A. Here’s the problem:
The thought of a high school senior carelessly making errors a conscientious fifth grader would be ashamed of appalls me. Either the writer is too lazy to find and correct these mistakes in revision or has difficulty with attention to detail and simply doesn’t see the mistake. The more of these basic errors I mark, the more I clench my teeth, narrow my eyes, and resolve to make the writer pay for my annoyance—and my headache—when I get around to assigning the essay a grade.

B. What to do:
Don’t let it happen to you. Revise your essays once for content and once for style, and make proofreading a completely separate step. If you genuinely can’t do a good job finding proofreading errors, work with a partner who’s better at it than you are. Or check your essay sentence by sentence starting at the end. A partial list of total no-no’s includes at least the following:
-- Failure to spell check
-- Sentence fragments and run-ons
-- Ignoring basic comma rules (compounds sentences, series, etc)
-- To/too, then/than, their/there/they’re, who’s/whose, your/you’re, affect/effect etc.

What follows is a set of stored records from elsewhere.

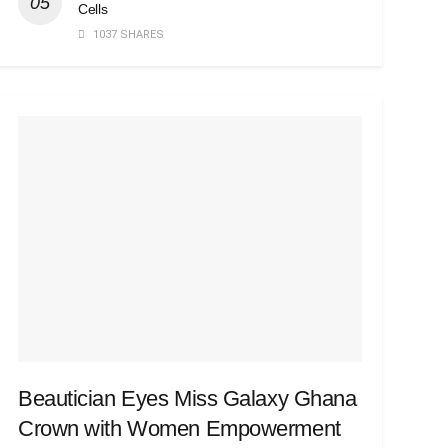
Cells
1037 SHARES
Beautician Eyes Miss Galaxy Ghana
Crown with Women Empowerment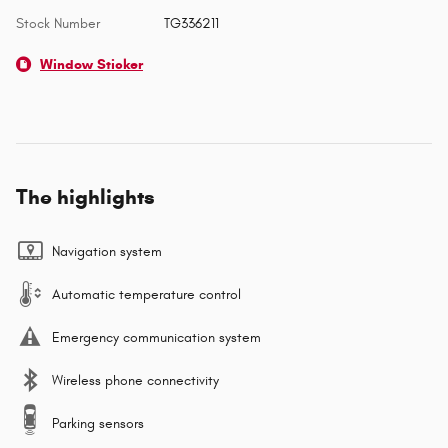
Stock Number
TG336211
Window Sticker
The highlights
Navigation system
Automatic temperature control
Emergency communication system
Wireless phone connectivity
Parking sensors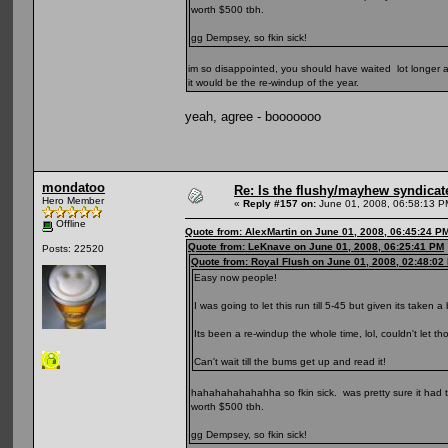
worth $500 tbh.
gg Dempsey, so fkin sick!
im so disappointed, you should have waited lot longer and
it would be the re-windup of the year.
yeah, agree - booooooo
mondatoo
Re: Is the flushy/mayhew syndicat
Hero Member
«
Reply #157 on:
June 01, 2008, 06:58:13 P
Offline
Quote from: AlexMartin on June 01, 2008, 06:45:24 P
Quote from: LeKnave on June 01, 2008, 06:25:41 PM
Posts: 22520
Quote from: Royal Flush on June 01, 2008, 02:48:02
Easy now people!
I was going to let this run till 5-45 but given its taken a
Its been a re-windup the whole time, lol, couldn't let 
Can't wait till the bums get up and read it!
hahahahahahahha so fkin sick. was pretty sure it had 
worth $500 tbh.
gg Dempsey, so fkin sick!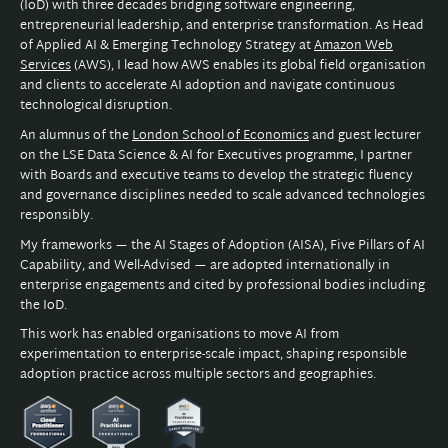
(IoD) with three decades bridging software engineering,
entrepreneurial leadership, and enterprise transformation. As Head
of Applied AI & Emerging Technology Strategy at
Amazon Web
Services
(AWS), I lead how AWS enables its global field organisation
and clients to accelerate AI adoption and navigate continuous
technological disruption.
An alumnus of the
London School of Economics
and guest lecturer
on the LSE Data Science & AI for Executives programme, I partner
with Boards and executive teams to develop the strategic fluency
and governance disciplines needed to scale advanced technologies
responsibly.
My frameworks — the AI Stages of Adoption (AISA), Five Pillars of AI
Capability, and Well-Advised — are adopted internationally in
enterprise engagements and cited by professional bodies including
the IoD.
This work has enabled organisations to move AI from
experimentation to enterprise-scale impact, shaping responsible
adoption practice across multiple sectors and geographies.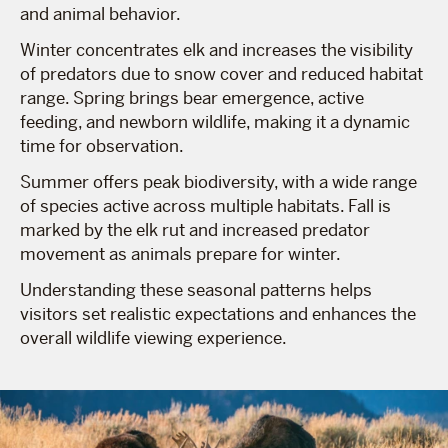
and animal behavior.
Winter concentrates elk and increases the visibility
of predators due to snow cover and reduced habitat
range. Spring brings bear emergence, active
feeding, and newborn wildlife, making it a dynamic
time for observation.
Summer offers peak biodiversity, with a wide range
of species active across multiple habitats. Fall is
marked by the elk rut and increased predator
movement as animals prepare for winter.
Understanding these seasonal patterns helps
visitors set realistic expectations and enhances the
overall wildlife viewing experience.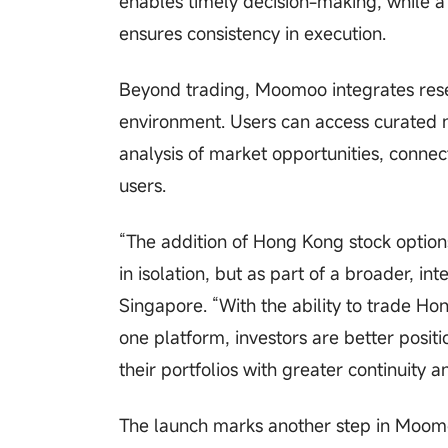
enables timely decision-making, while a
ensures consistency in execution.
Beyond trading, Moomoo integrates resea
environment. Users can access curated 
analysis of market opportunities, connec
users.
“The addition of Hong Kong stock option
in isolation, but as part of a broader,
Singapore. “With the ability to trade Ho
one platform, investors are better pos
their portfolios with greater continuity a
The launch marks another step in Moomo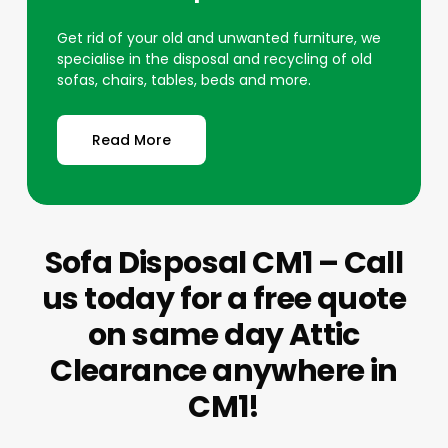
Get rid of your old and unwanted furniture, we
specialise in the disposal and recycling of old
sofas, chairs, tables, beds and more.
Read More
Sofa Disposal CM1 – Call
us today for a free quote
on same day Attic
Clearance anywhere in
CM1!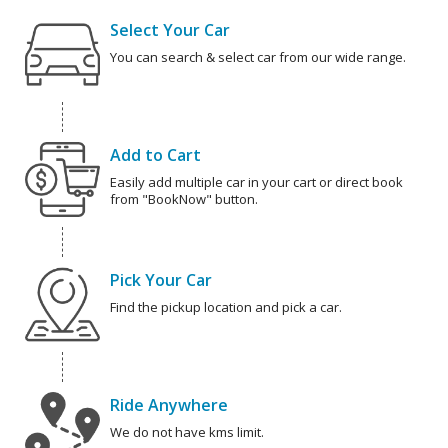
Select Your Car
You can search & select car from our wide range.
Add to Cart
Easily add multiple car in your cart or direct book
from "BookNow" button.
Pick Your Car
Find the pickup location and pick a car.
Ride Anywhere
We do not have kms limit.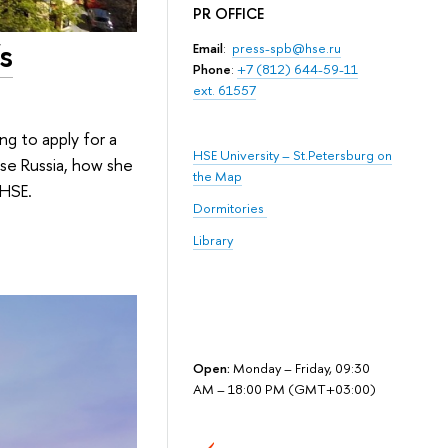
PR OFFICE
s
Email
:
press-spb@hse.ru
Phone
:
+7 (812) 644-59-11
ext. 61557
ng to apply for a
HSE University – St.Petersburg on
se Russia, how she
the Map
 HSE.
Dormitories
Library
Open:
Monday – Friday, 09:30
AM – 18:00 PM (GMT+03:00)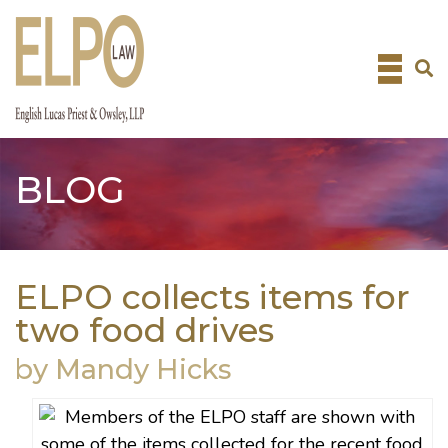
Skip
to
content
BLOG
ELPO collects items for
two food drives
by Mandy Hicks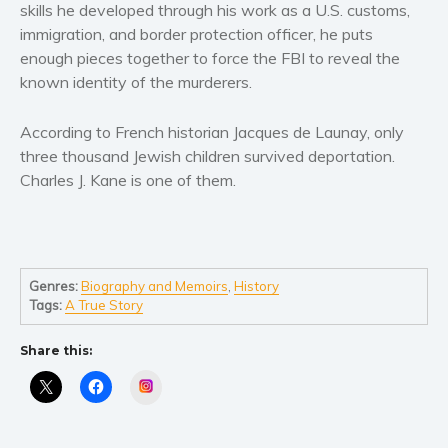
Women’s fiction
skills he developed through his work as a U.S. customs,
immigration, and border protection officer, he puts
Young Adult
enough pieces together to force the FBI to reveal the
Non-fiction
known identity of the murderers.
Art and photography
Biography and memoirs
According to French historian Jacques de Launay, only
Business and current affairs
three thousand Jewish children survived deportation.
Charles J. Kane is one of them.
Cooking
Gardening
Health and fitness
History
Genres:
Biography and Memoirs
,
History
American history
Tags:
A True Story
Humor and satire
Share this:
Parenting and education
Instagram
Poetry
Politics and environment
Self help & psychology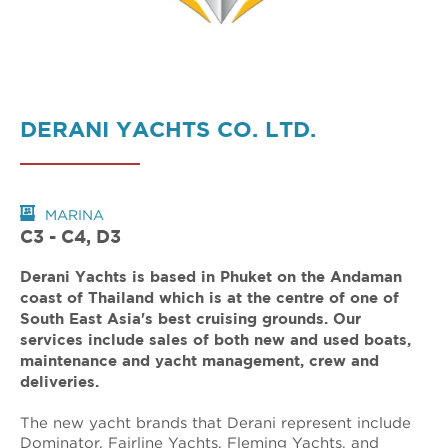
DERANI YACHTS CO. LTD.
MARINA
C3 - C4, D3
Derani Yachts is based in Phuket on the Andaman
coast of Thailand which is at the centre of one of
South East Asia's best cruising grounds. Our
services include sales of both new and used boats,
maintenance and yacht management, crew and
deliveries.
The new yacht brands that Derani represent include
Dominator, Fairline Yachts, Fleming Yachts, and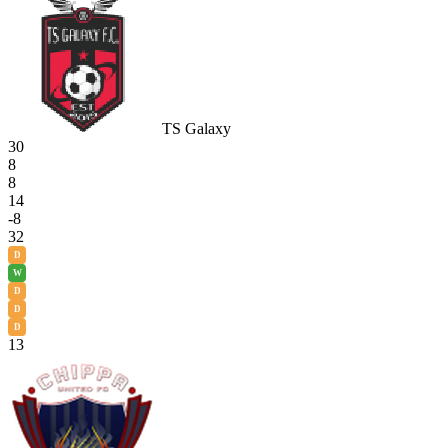
TS Galaxy
30
8
8
14
-8
32
D
W
D
D
D
13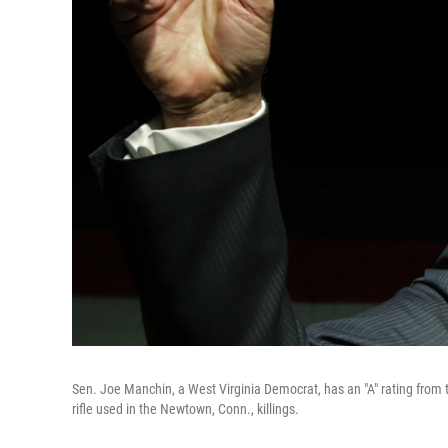
Sen. Joe Manchin, a West Virginia Democrat, has an "A" rating from
rifle used in the Newtown, Conn., killings.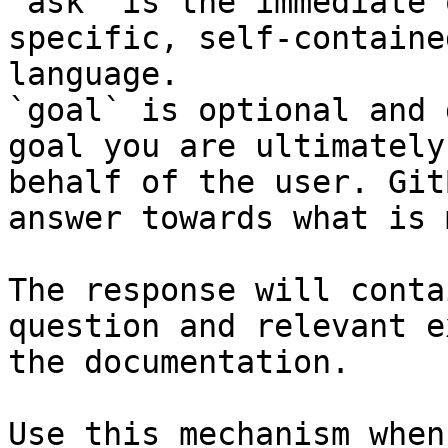
`ask` is the immediate 
specific, self-containe
language.

`goal` is optional and 
goal you are ultimately
behalf of the user. Git
answer towards what is 
The response will conta
question and relevant e
the documentation.

Use this mechanism when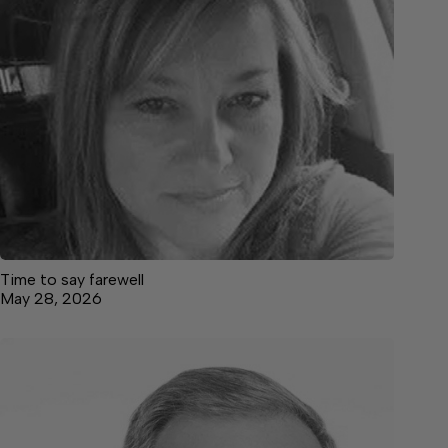
Time to say farewell
May 28, 2026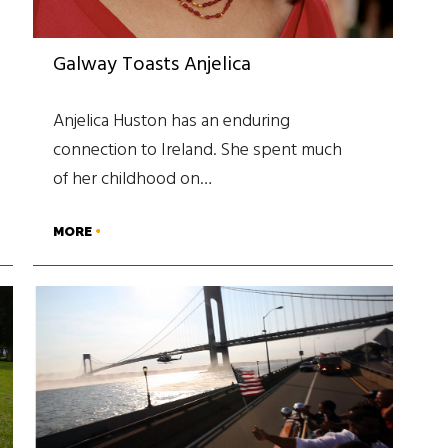
Galway Toasts Anjelica
Anjelica Huston has an enduring
connection to Ireland. She spent much
of her childhood on…
MORE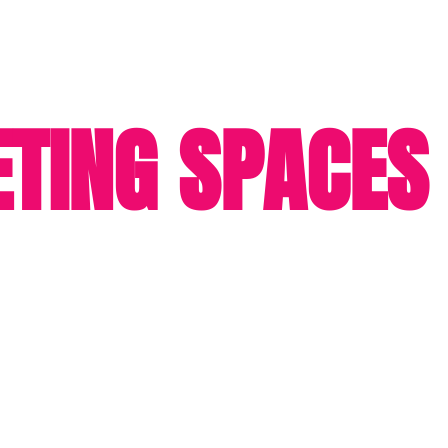
TING SPACES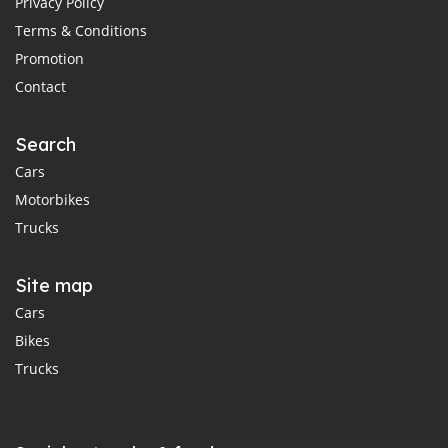
Privacy Policy
Terms & Conditions
Promotion
Contact
Search
Cars
Motorbikes
Trucks
Site map
Cars
Bikes
Trucks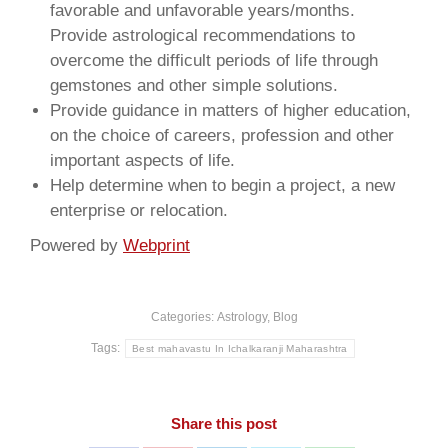
favorable and unfavorable years/months.
Provide astrological recommendations to
overcome the difficult periods of life through
gemstones and other simple solutions.
Provide guidance in matters of higher education,
on the choice of careers, profession and other
important aspects of life.
Help determine when to begin a project, a new
enterprise or relocation.
Powered by
Webprint
Categories:
Astrology
,
Blog
Tags:
Best mahavastu In Ichalkaranji Maharashtra
Share this post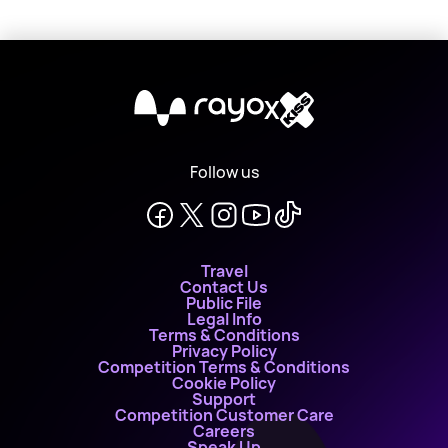
X
Follow us
Travel
Contact Us
Public File
Legal Info
Terms & Conditions
Privacy Policy
Competition Terms & Conditions
Cookie Policy
Support
Competition Customer Care
Careers
Speak Up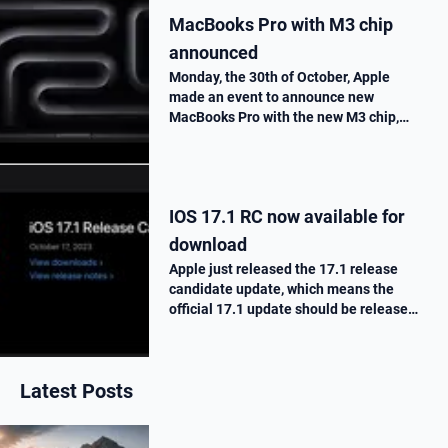
MacBooks Pro with M3 chip
announced
Monday, the 30th of October, Apple
made an event to announce new
MacBooks Pro with the new M3 chip,
« Scary Fast ». They told us all the
improvements made on this new M3
chip, as well as the one made on the
MacBooks Pros. T…
IOS 17.1 RC now available for
download
Apple just released the 17.1 release
candidate update, which means the
official 17.1 update should be release
next week. Here is what’s new.
Latest Posts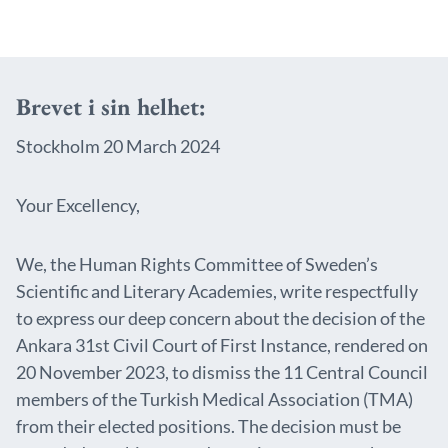
Brevet i sin helhet:
Stockholm 20 March 2024
Your Excellency,
We, the Human Rights Committee of Sweden’s
Scientific and Literary Academies, write respectfully
to express our deep concern about the decision of the
Ankara 31st Civil Court of First Instance, rendered on
20 November 2023, to dismiss the 11 Central Council
members of the Turkish Medical Association (TMA)
from their elected positions. The decision must be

-- Writing things that simply don’t make sense

C. Examples (PCDS seniors wrote these sentences; I swear I’m not making this up):
-- Mrs. Bennet wanted her daughters married well so that there future would be better then it was going to be.
-- Elizabeth had two other men, William Collins and George Wickham, in her life and still succeed in being single and marring Darcy.
-- The only ill affected people are Lydia who pretty much deserved what she got and Charlotte Lucas who at least seems to be coping with her marriage to Mr. Collins.
-- Its message is no less powerful then that of the other novel.
-- Mr. Bennet is not only one of the most humorous characters in the book but is also a stalk character.
-- Yet, of all the different scenes that take place, it is perhaps the people who are most the inner-most parts of Jane Austin’s mind.
-- Elizabeth does not directly ask Darcy weather Wickham’s allegations were true.
-- The way that none of the ridiculous characters in Pride and Prejudice are aware of their own absurdity.
-- Such social gatherings as these present times when new characters are introduced and the first impressions, which are so very important to this novel, are made.